Global gold exchange-traded funds (ETFs) saw net outflows of 173 tonnes or $9.1 billion as hopes of economic resurgence led by vaccine roll-out impacted bullion prices in the first half of the year.
As per a report by the World Gold Council, assets under management (AUM) in value terms dropped 9% to $209 billion during the year as net outflows were compounded by a 4% contraction in gold prices.
“The gold price rallied into year-end on the heels of the rapidly spreading Omicron variant, likely prompting flight-to-quality flows, but it was not enough to offset losses from early 2021. After H1 – when it dropped by more than 10% – gold was rangebound between $1,700/oz and $1,850/oz for much of the year,” said the market development organisation for the gold industry.
Despite considerable outflows for the year, gold ETF holdings remained significantly above pre-pandemic levels, as they posted record inflows of approximately 875 tonnes or $49 billion during 2020.
Data also showed that India-based gold ETFs saw inflows of 9.3 tonnes or $595.3 million during the year.
Further, Asian ETFs accounted for the vast majority of inflows among global funds, despite some weakness in the second quarter, adding close to $1.5 billion during 2021.
“This especially rang true for Chinese-based funds, which made up more than 60% of total inflows for the region, driven by concerns over slowing economic growth and lower yield expectations as well as local investors taking advantage of a lower gold price,” WGC noted in the report.
On the other hand, North American outflows once again stemmed from larger US funds, likely triggered by the US Federal Reserve (Fed) indicating its intent for multiple interest rate hikes in 2022 to combat decades-high inflation, while planning to scale back asset purchases early in the year.
The North American region saw a total fund outflow of 199.5 tonnes or $10.9 billion during 2021.
Looking ahead, the WGC believes that gold prices will experience similar dynamics in 2022.

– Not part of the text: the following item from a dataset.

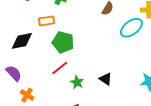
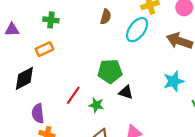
green pentagon: (63, 42) -> (110, 71), moved
purple semicircle: (14, 73) -> (38, 113), moved, turned -126

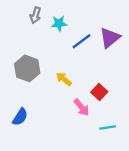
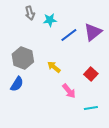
gray arrow: (35, 15) -> (30, 13), turned -32
red square: (99, 92) -> (91, 74), moved
blue semicircle: (20, 117) -> (17, 84), moved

According to the Council, the persistence of high inflation combined with high equity market valuations, potential new covid variants, and a growing appetite for less liquid assets, could well result in more frequent market pullbacks and increased demand for gold as a portfolio hedge.
The bullion may also find continued support from consumer demand and central bank purchases, both of which continue to be important long-term drivers of performance.
However, WGC cautions that gold may also face challenges if interest rates rise quicker than anticipated. “In our view, however, despite potential rate hikes both nominal and real interest rates will remain low from a historical perspective. This, in turn, will continue to drive structural changes in the composition of investment portfolios and likely increase the need for a high-quality liquid asset such as gold,” WGC wrote.